Ange, CONGRATULATIONS!!!! So happy for you!!
Kari, glad to hear you're still hanging in there and not too impatient yet
Korin, wow, super LTNS - how've you been??
Anyway mamas, I am sorry in advance because this is going to be a long rant, but I am going to go crazy if I don't vent.....my DH was fired on Friday afternoon.
Fired from the "wonderful" opportunity that brought us all the way out here from the Philly area to Southern Arizona just this past January. So I've been FREAKING OUT. Here I am 6 months pregnant and we are about to have 4 kids to provide for, we moved CLEAR ACROSS THE DAMN COUNTRY on about 6 weeks' notice, to a place where we knew NOT ONE SINGLE PERSON, leaving my newly-widowed mother and ALL of our friends and family behind, taking a loss on our old house, buying a huge house with a huge mortgage out here based on all their promises of the "endless potential" in this position - and then months later, as soon as we're settled, these UA Violations do this to us?!?!?!?! OMG, I could punch someone!
They didn't even give him a reason, they wouldn't tell him why!! I didn't even really think he *could* be fired - he was the head of the whole company! But evidently, as executive director he can be let go by the board of directors.
They never gave him a warning or criticism about *anything.* The foundation was doing great under him, and up until now, the board of directors had been fawning all over him and telling him how he was the best choice they could have made to head the organization - then Friday afternoon they call him in for a meeting and they are there with their attorney and he said it was surreal, like something out of a movie - they wouldn't even let him go back in his office - they told him no, they will pack up his personal things and have them delivered to the house. He then said he didn't even have a ride home since his car has been in the shop this week (I was supposed to pick him up after DD1's party - this all happened the weekend of her 6th birthday) and they said we know, there is a chauffered car waiting outside to take you home now.

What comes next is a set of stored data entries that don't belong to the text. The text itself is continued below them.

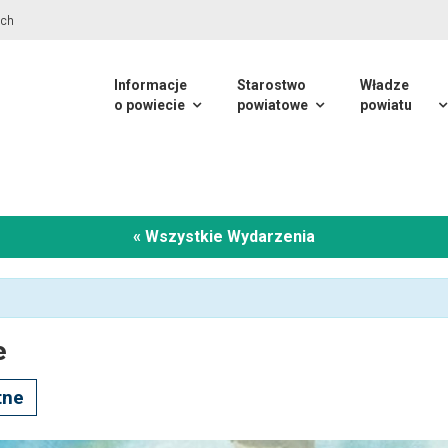
Informacje
Starostwo
Władze
o powiecie
powiatowe
powiatu
« Wszystkie Wydarzenia
e
tne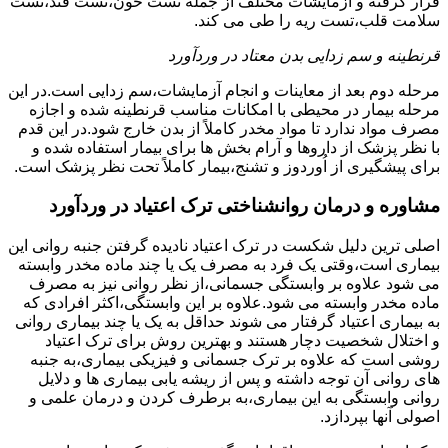
قرار گرفته و آزمایشات مختلف از جمله تست خون،تست قند،تست
سلامت قلب،تست ریه را طی می کند.
قرنطینه و سم زدایی بدن معتاد در وردآورد
مرحله دوم بعد از معاینات و انجام آزمایشات،سم زدایی است.در این
مرحله بیمار در محیطی با امکانات مناسب قرنطینه شده و اجازه
مصرف مواد ندارد تا مواد مخدر کاملاً از بدن خارج شود.در این قدم
با نظر پزشک از داروها و آرام بخش ها برای بیمار استفاده شده و
برای پیشگیری از اُوردوز و تشنج،بیمار کاملاً تحت نظر پزشک است.
مشاوره و درمان روانشناختی ترک اعتیاد در وردآورد
اصلی ترین دلیل شکست در ترک اعتیاد نادیده گرفتن جنبه روانی این
بیماری است،وقتی یک فرد به مصرف یک یا چند ماده مخدر وابسته
می شود علاوه بر وابستگی جسمانی،از نظر روانی نیز به مصرف
ماده مخدر وابسته می شود.علاوه بر این وابستگی،اکثر افرادی که
به بیماری اعتیاد گرفتار می شوند حداقل به یک یا چند بیماری روانی
و اختلال شخصیت دچار هستند و بهترین روش برای ترک اعتیاد
روشی است که علاوه بر ترک جسمانی و فیزیکی بیماری،به جنبه
های روانی آن توجه داشته و پس از ریشه یابی بیماری ها و دلایل
روانی وابستگی به این بیماری،به برطرف کردن و درمان علمی و
اصولی آنها بپردازد.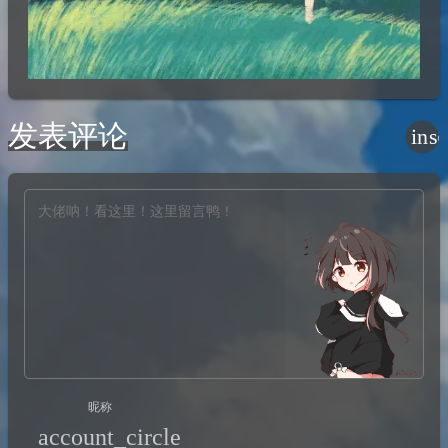
发表评论
ins
昵称
account_circle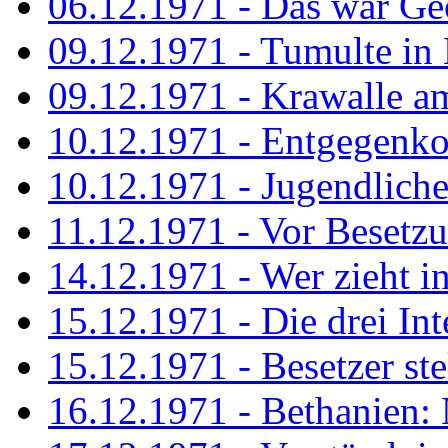
06.12.1971 - Das war Ge
09.12.1971 - Tumulte in
09.12.1971 - Krawalle a
10.12.1971 - Entgegenk
10.12.1971 - Jugendliche
11.12.1971 - Vor Besetz
14.12.1971 - Wer zieht i
15.12.1971 - Die drei Int
15.12.1971 - Besetzer st
16.12.1971 - Bethanien: 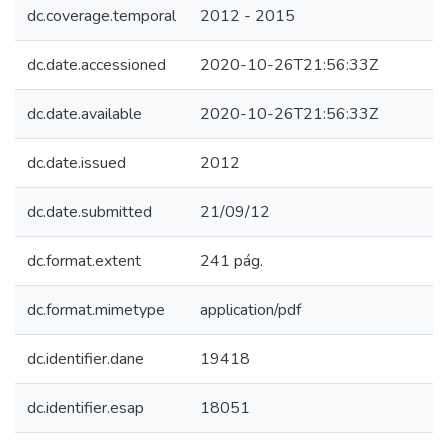
dc.coverage.temporal
2012 - 2015
dc.date.accessioned
2020-10-26T21:56:33Z
dc.date.available
2020-10-26T21:56:33Z
dc.date.issued
2012
dc.date.submitted
21/09/12
dc.format.extent
241 pág.
dc.format.mimetype
application/pdf
dc.identifier.dane
19418
dc.identifier.esap
18051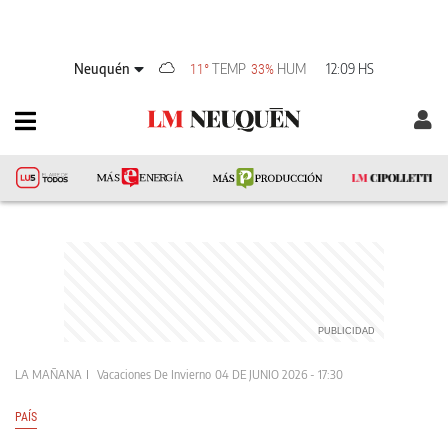
Neuquén
TEMP
HUM
12:09 HS
11°
33%
LA MAÑANA
Vacaciones De Invierno
04 DE JUNIO 2026 - 17:30
PAÍS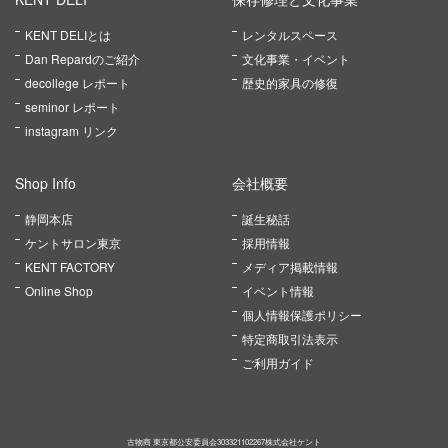
KENT DELIとは
レンタルスペース
Dan Repardのご紹介
文化事業・イベント
decollege レポート
歴史的家具の修復
seminor レポート
instagram リンク
Shop Info
会社概要
静岡本店
誕生秘話
ケントサロン東京
採用情報
KENT FACTORY
メディア掲載情報
Online Shop
イベント情報
個人情報保護ポリシー
特定商取引法表示
ご利用ガイド
古物商 東京都公安委員会303321102267株式会社ケント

To say we are in utter shock and disbelief would be an understatement. I have no idea what we are going to do now. Our heads are still spinning. This came out of NOWHERE.
The only good news in all this is that we'll almost definitely be moving home to the Northeast, probably very soon, and I really, really miss everyone back home. We certainly cannot stay here - we only moved out here for this "fabulous" opportunity where they assured us we'd have a future for good. DH's field is very specific and small, and there are so similar jobs anywhere out here, certainly not at his level or salary. Most of the similar organizations are in the NY-Philly-D.C. corridor where we've lived before & where much of our family is.
Anyway, I don't think I've slept in like 4 days - we spent all weekend getting the house ready to sell and we officially put it on the market this morning
This is my beautiful dream house that we were sooooo ecstatic to get just 6 months ago....I cannot believe it. And we are praying the house will sell, because our mortgage is huge (like more than $3,000 a month) and without a job we can only pay it for a few months before we'll be foreclosed on or something
So it HAS to sell fast.
And then our next problem is that the company paid close to $20,000 for our relocation, to pack and ship all our stuff and our cars out here, and now we're stuck with no way to even afford to get it all back! Heck, we can't even pay for plane tickets right now to get US back, since we need to make every penny last until he finds a new job. So we're planning to have the mother of all moving sales and just sell or give away pretty much everything we own and then drive a U-Haul back East with whatever we can fit in it. Hey, we won't need much of my lovely furniture since we'll probably have all 6 of us living in a 1-bedroom apartment or my mother's basement or something....
I have to believe that God has a plan and that this has all happened for a reason and something good is going to come up....but right now all I can think is that I'm considered moderately high-risk because of my thyroid problem so I'm being followed by several different doctors here, and now I don't even know where I'm going to have this baby!
And it's so hard on the kids. They JUST got used to it here and finally made some friends. And DD1 was supposed to start at her new school next week (we decided not to continue homeschooling because she really wanted to go to school with her new friends here), she was so excited, had her uniforms all hanging in the closet and ready - and now she's been so upset
She keeps saying, "Why are we selling this house, I love it here and we JUST moved here! You made me leave my old friends and now I have new friends and you're making me leave them, too!"
I just can't stop worrying. It's not like we're going to be starving next week. However, we might be starving a few months from now, but hey, it'll help me lose the baby weight
(trying hard to keep a sense of humor here!)
So please, keep us in your prayers or thoughts or whatever, that my DH finds a new position quickly and that our house sells quickly and that we have a smooth and safe trip across the country. It's a 2,500-mile drive from here to my mother's in NJ, where we'll probably head first while we sort things out. We're thinking of leaving at the end of the month, and it'll probably take us 6 days or so. I'm trying to play it up as "a fun adventure" to the kids, but man, am I dreading it!! I'll have to drive the whole way because I'll have the kids in the minivan and DH will be driving a U-Haul with his car towing on the back.
I just keep reminding myself that material things don't matter, even my beloved house doesn't matter, we all have our health, the kids are OK and the baby is OK and everything will work out somehow.....right??